• DIRECTIONS FOR THIS TASK
Beginning with the line of the entries below that holds "misma, analizar estadísticas" and ending with the line that holds "ης, θα έχουν", transcribe each line exactly as written. Pictures stay out.
----- GIVEN RECORDS
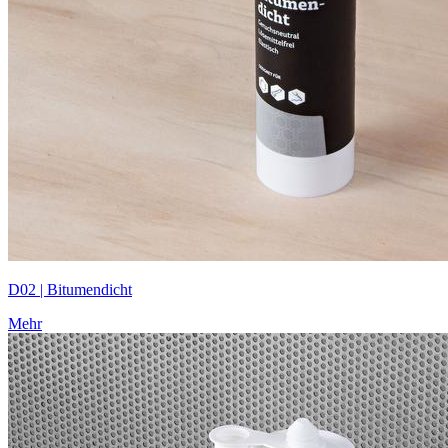
D02 | Bitumendicht
Mehr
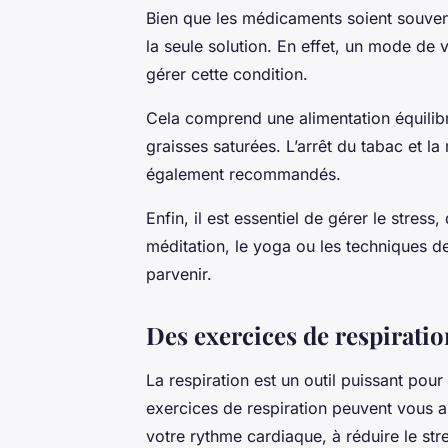
Bien que les médicaments soient souvent 
la seule solution. En effet, un mode de v
gérer cette condition.
Cela comprend une alimentation équilibré
graisses saturées. L’arrêt du tabac et 
également recommandés.
Enfin, il est essentiel de gérer le stress
méditation, le yoga ou les techniques de
parvenir.
Des exercices de respiratio
La respiration est un outil puissant pour
exercices de respiration peuvent vous aid
votre rythme cardiaque, à réduire le str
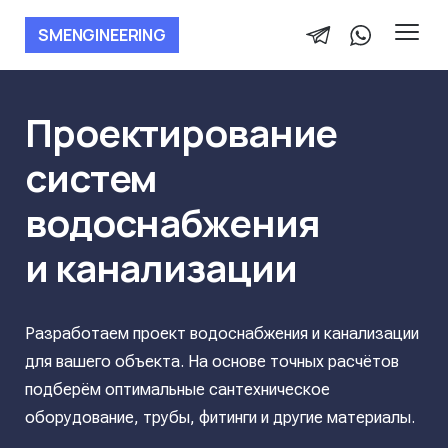
SMENGINEERING
Проектирование
систем
водоснабжения
и канализации
Разработаем проект водоснабжения и канализации
для вашего объекта. На основе точных расчётов
подберём оптимальные сантехническое
оборудование, трубы, фитинги и другие материалы.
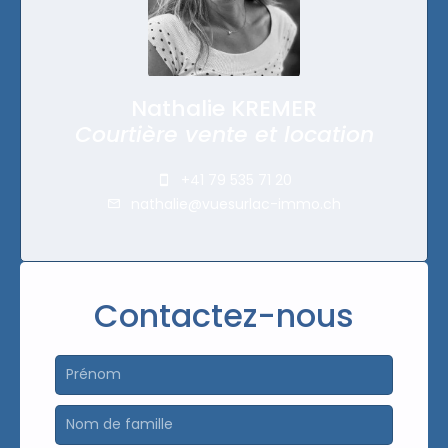
Nathalie KREMER
Courtière vente et location
+41 79 535 71 20
nathalie@vuesurlac-immo.ch
Contactez-nous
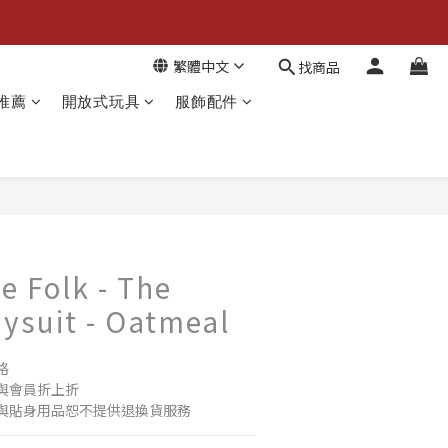
繁體中文
找商品
推薦
開放式玩具
服飾配件
e Folk - The
aysuit - Oatmeal
格
與會員折上折
與貼身用品恕不提供退換貨服務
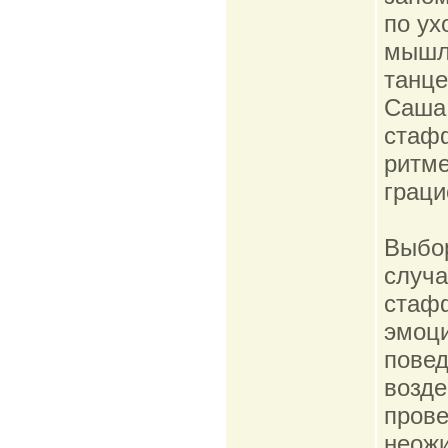
по ух
мышле
танце
Саша 
стаф
ритме
граци
Выбор
случа
стаф
эмоци
повед
возде
прове
неожи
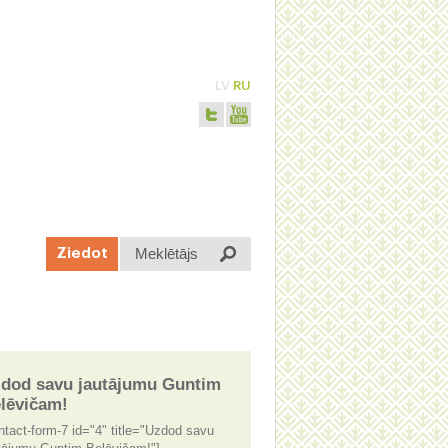
LV
RU
Meklētājs
Ziedot
dod savu jautājumu Guntim
lēvičam!
ntact-form-7 id="4" title="Uzdod savu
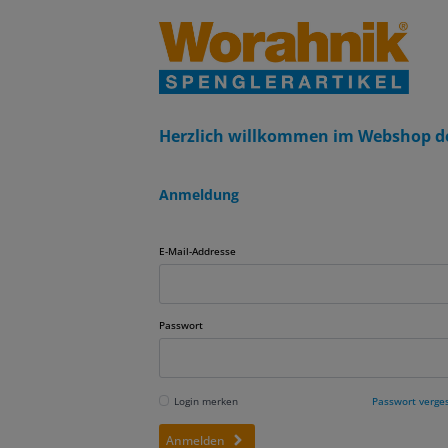
Herzlich willkommen im Webshop d
Anmeldung
E-Mail-Addresse
Passwort
Login merken
Passwort verge
Anmelden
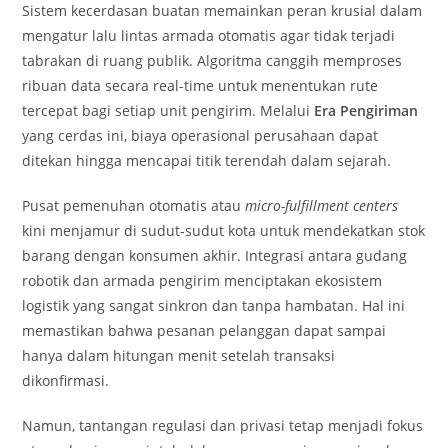
Sistem kecerdasan buatan memainkan peran krusial dalam
mengatur lalu lintas armada otomatis agar tidak terjadi
tabrakan di ruang publik. Algoritma canggih memproses
ribuan data secara real-time untuk menentukan rute
tercepat bagi setiap unit pengirim. Melalui
Era Pengiriman
yang cerdas ini, biaya operasional perusahaan dapat
ditekan hingga mencapai titik terendah dalam sejarah.
Pusat pemenuhan otomatis atau
micro-fulfillment centers
kini menjamur di sudut-sudut kota untuk mendekatkan stok
barang dengan konsumen akhir. Integrasi antara gudang
robotik dan armada pengirim menciptakan ekosistem
logistik yang sangat sinkron dan tanpa hambatan. Hal ini
memastikan bahwa pesanan pelanggan dapat sampai
hanya dalam hitungan menit setelah transaksi
dikonfirmasi.
Namun, tantangan regulasi dan privasi tetap menjadi fokus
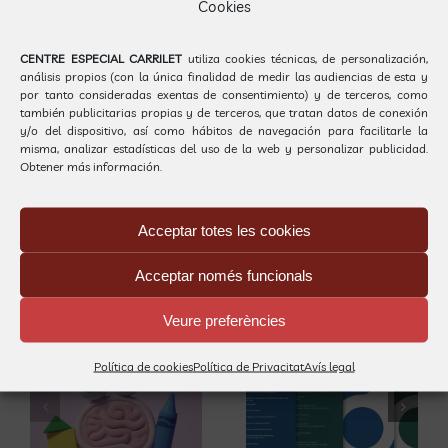
Cookies
Per
Gestió Carrilet
|
3 maig, 2019
|
Centre Educatiu i Terapèutic,
l'Escola
,
Notícies
|
0 Comentaris
CENTRE ESPECIAL CARRILET
utiliza cookies técnicas, de personalización,
análisis propios (con la única finalidad de medir las audiencias de esta y
por tanto consideradas exentas de consentimiento) y de terceros, como
también publicitarias propias y de terceros, que tratan datos de conexión
y/o del dispositivo, así como hábitos de navegación para facilitarle la
Compartir
misma, analizar estadísticas del uso de la web y personalizar publicidad.
Obtener más información.
Facebook
X
LinkedIn
WhatsApp
Acceptar totes les cookies
La revista de
Acceptar només funcionals
Llocs relacionats
Psicopatologia
Veure preferències
ó
Infantil i
Carrilet
Política de cookies
Política de Privacitat
Avís legal
Adolescent
s’omple de la
inicia una
màgia dels
nova etapa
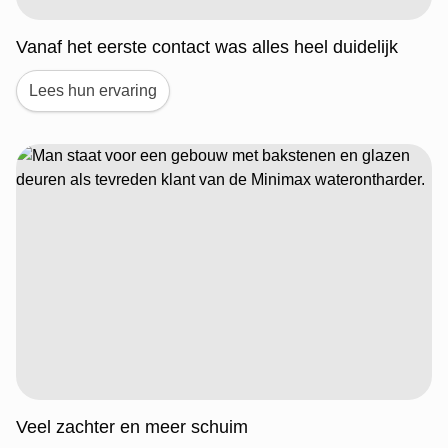
Vanaf het eerste contact was alles heel duidelijk
Lees hun ervaring
Veel zachter en meer schuim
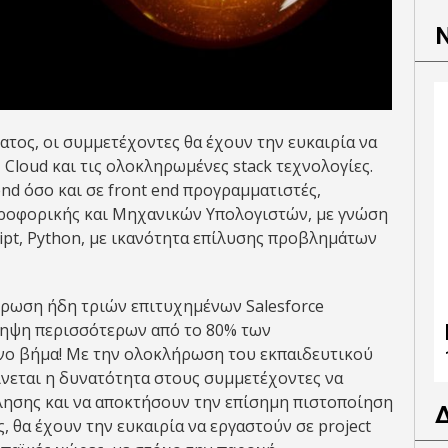
ος, οι συμμετέχοντες θα έχουν την ευκαιρία να
Cloud και τις ολοκληρωμένες stack τεχνολογίες.
nd όσο και σε front end προγραμματιστές,
ροφορικής και Μηχανικών Υπολογιστών, με γνώση
ipt, Python, με ικανότητα επίλυσης προβλημάτων
ήρωση ήδη τριών επιτυχημένων Salesforce
ληψη περισσότερων από το 80% των
ενο βήμα! Με την ολοκλήρωση του εκπαιδευτικού
ίνεται η δυνατότητα στους συμμετέχοντες να
σης και να αποκτήσουν την επίσημη πιστοποίηση
ης, θα έχουν την ευκαιρία να εργαστούν σε project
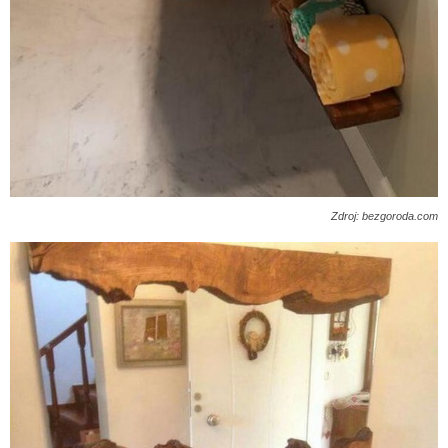
Zdroj: bezgoroda.com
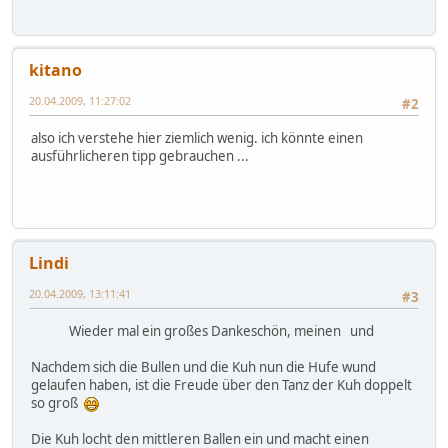
kitano
20.04.2009, 11:27:02
#2
also ich verstehe hier ziemlich wenig. ich könnte einen
ausführlicheren tipp gebrauchen ...
Lindi
20.04.2009, 13:11:41
#3
Wieder mal ein großes Dankeschön, meinen
und
Nachdem sich die Bullen und die Kuh nun die Hufe wund
gelaufen haben, ist die Freude über den Tanz der Kuh doppelt
so groß
Die Kuh locht den mittleren Ballen ein und macht einen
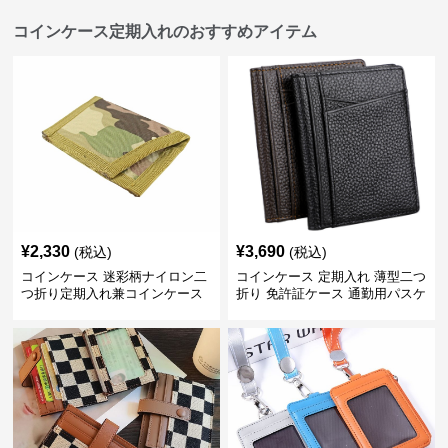
コインケース定期入れのおすすめアイテム
¥
2,330
¥
3,690
(税込)
(税込)
コインケース 迷彩柄ナイロン二
コインケース 定期入れ 薄型二つ
つ折り定期入れ兼コインケース
折り 免許証ケース 通勤用パスケ
ース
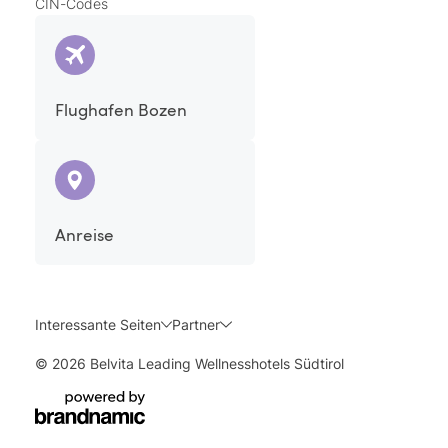
CIN-Codes
die Bernsteinmassage von erfahrenen Masseurinen
und Masseuren durchgeführt, um Ihnen ein rundum
erholsames Spa-Erlebnis zu schenken.
Flughafen Bozen
Anreise
Interessante Seiten
Partner
© 2026 Belvita Leading Wellnesshotels Südtirol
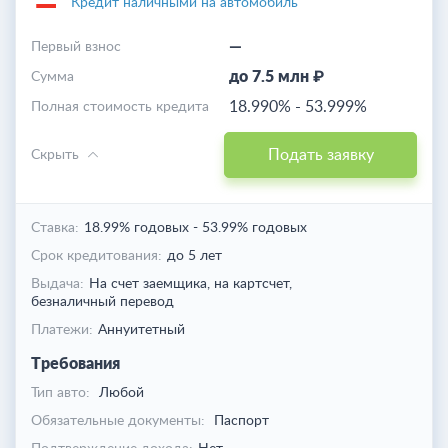
Кредит наличными на автомобиль
—
Первый взнос
до 7.5 млн ₽
Cумма
18.990%
-
53.999%
Полная стоимость кредита
Подать заявку
Скрыть
Ставка:
18.99% годовых
-
53.99% годовых
Срок кредитования:
до 5 лет
Выдача:
На счет заемщика,
на картсчет,
безналичный перевод
Платежи:
Аннуитетный
Требования
Тип авто:
Любой
Обязательные документы:
Паспорт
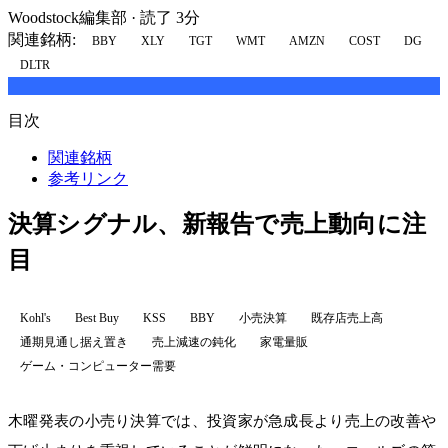
Woodstock編集部
·
読了 3分
関連銘柄:
BBY
XLY
TGT
WMT
AMZN
COST
DG
DLTR
目次
関連銘柄
参考リンク
決算シグナル、新報告で売上動向に注
目
Kohl's
Best Buy
KSS
BBY
小売決算
既存店売上高
通期見通し据え置き
売上減速の鈍化
家電量販
ゲーム・コンピューター需要
木曜発表の小売り決算では、投資家が急成長より売上の改善や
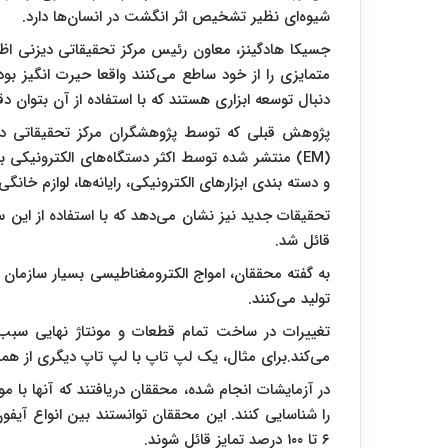
شیوه‌ای نظیر تشخیص اثر انگشت در انسان‌ها دارد.
جسیکا هادگینز، معاون رئیس مرکز تحقیقاتی دیزنی اظها
متمایزی را از خود ساطع می‌کنند واقعا حیرت انگیز بو
دنبال توسعه ابزاری هستند که با استفاده از آن بتوان 
پژوهش قبلی که توسط پژوهشگران مرکز تحقیقاتی دی
(EM) منتشر شده توسط اکثر دستگاه‌های الکترونیکی 
و دسته بندی ابزارهای الکترونیکی، رایانه‌ها، لوازم خانگ
تحقیقات جدید نیز نشان می‌دهد که با استفاده از این 
قائل شد.
به گفته محققان، امواج الکترومغناطیسی بسیار سازمان یا
تولید می‌کنند.
تغییرات در ساخت تمام قطعات و مونتاژ نهایی سبب ایج
می‌کند.برای مثال، یک لپ تاپ با لپ تاپ دیگری از هم
۶ تا ۱۰۰ درصد تمایز قائل شوند.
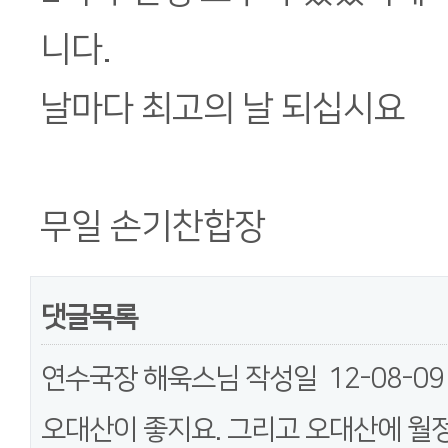
니다.
날마다 최고의 날 되십시요
무일 손기찬합장
댓글목록
연수국장 해욱스님
작성일
12-08-09
오대산이 좋지요. 그리고 오대산에 월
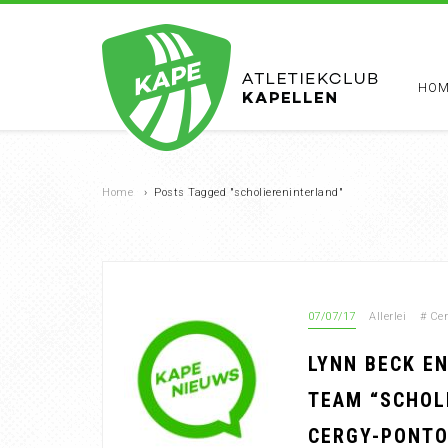
HOM
Home
›
Posts Tagged "scholiereninterland"
07/07/17
Allerlei
#
Cer
LYNN BECK E
TEAM “SCHOLI
CERGY-PONTOI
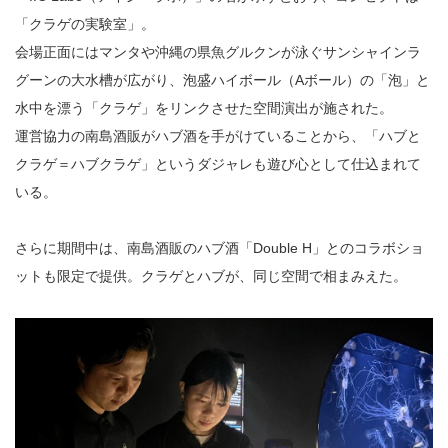
「クラゲの実験室」。
会場正面にはマンタや沖縄の県魚グルクンが泳ぐサンシャインラ
グーンの大水槽が広がり、泡盛ハイボール（Aボール）の「泡」と
水中を漂う「クラゲ」をリンクさせた空間演出が施された。
運営協力の南島酒販がハブ酒を手がけていることから、「ハブと
クラゲ＝ハブクラゲ」というダジャレも遊び心として仕込まれて
いる。
さらに期間中は、南島酒販のハブ酒「Double H」とのコラボショ
ットも限定で提供。クラゲとハブが、同じ空間で相まみえた。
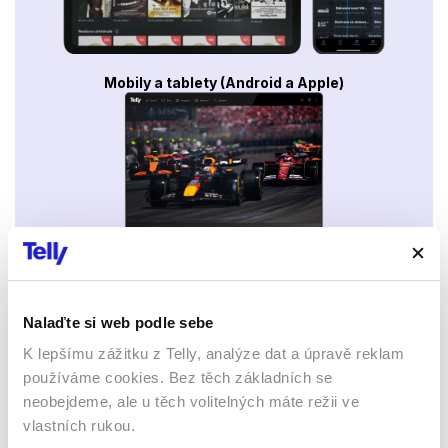
Mobily a tablety (Android a Apple)
Webový prohlížeč
Nalaďte si web podle sebe
K lepšímu zážitku z Telly, analýze dat a úpravě reklam
používáme cookies. Bez těch základních se
neobejdeme, ale u těch volitelných máte režii ve
vlastních rukou.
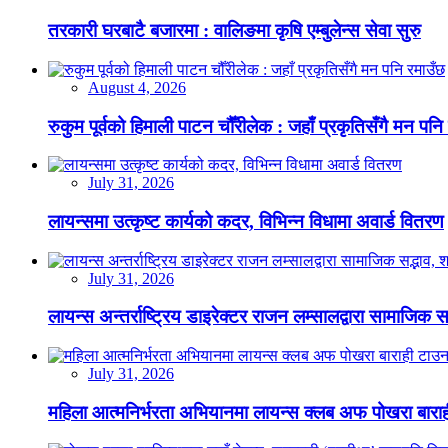
तरकारी घरबाटै बजारमा : वालिङमा कृषि एम्बुलेन्स सेवा सुरु
August 4, 2026
रुकुम पूर्वको हिमाली पाटन चौँरीलेक : जहाँ प्रकृतिसँगै मन पनि
July 31, 2026
लायन्समा उत्कृष्ट कार्यको कदर, विभिन्न विधामा अवार्ड वितरण
July 31, 2026
लायन्स अन्तर्राष्ट्रिय डाइरेक्टर राजन लम्सालद्वारा सामाजिक
July 31, 2026
महिला आत्मनिर्भरता अभियानमा लायन्स क्लब अफ पोखरा बारा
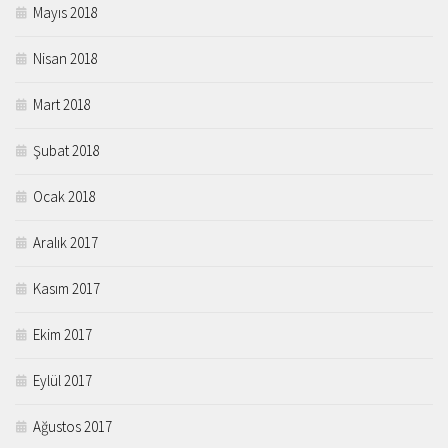
Mayıs 2018
Nisan 2018
Mart 2018
Şubat 2018
Ocak 2018
Aralık 2017
Kasım 2017
Ekim 2017
Eylül 2017
Ağustos 2017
----------
• REPLY TO THE EXERCISE
misma, analizar estadísticas del uso de la web y personalizar publicidad.
Obtener más información.
Facebook
X
LinkedIn
WhatsApp
Acceptar totes les cookies
La revista de
Acceptar només funcionals
Llocs relacionats
Psicopatologia
Veure preferències
ó
Infantil i
Carrilet
Política de cookies
Política de Privacitat
Avís legal
Adolescent
s’omple de la
inicia una
màgia dels
nova etapa
Vanaf het eerste contact was alles heel duidelijk
Lees hun ervaring
Veel zachter en meer schuim
ος, οι συμμετέχοντες θα έχουν την ευκαιρία να
Cloud και τις ολοκληρωμένες stack τεχνολογίες.
nd όσο και σε front end προγραμματιστές,
ροφορικής και Μηχανικών Υπολογιστών, με γνώση
ipt, Python, με ικανότητα επίλυσης προβλημάτων
ήρωση ήδη τριών επιτυχημένων Salesforce
ληψη περισσότερων από το 80% των
ενο βήμα! Με την ολοκλήρωση του εκπαιδευτικού
ίνεται η δυνατότητα στους συμμετέχοντες να
σης και να αποκτήσουν την επίσημη πιστοποίηση
ης, θα έχουν την ευκαιρία να εργαστούν σε project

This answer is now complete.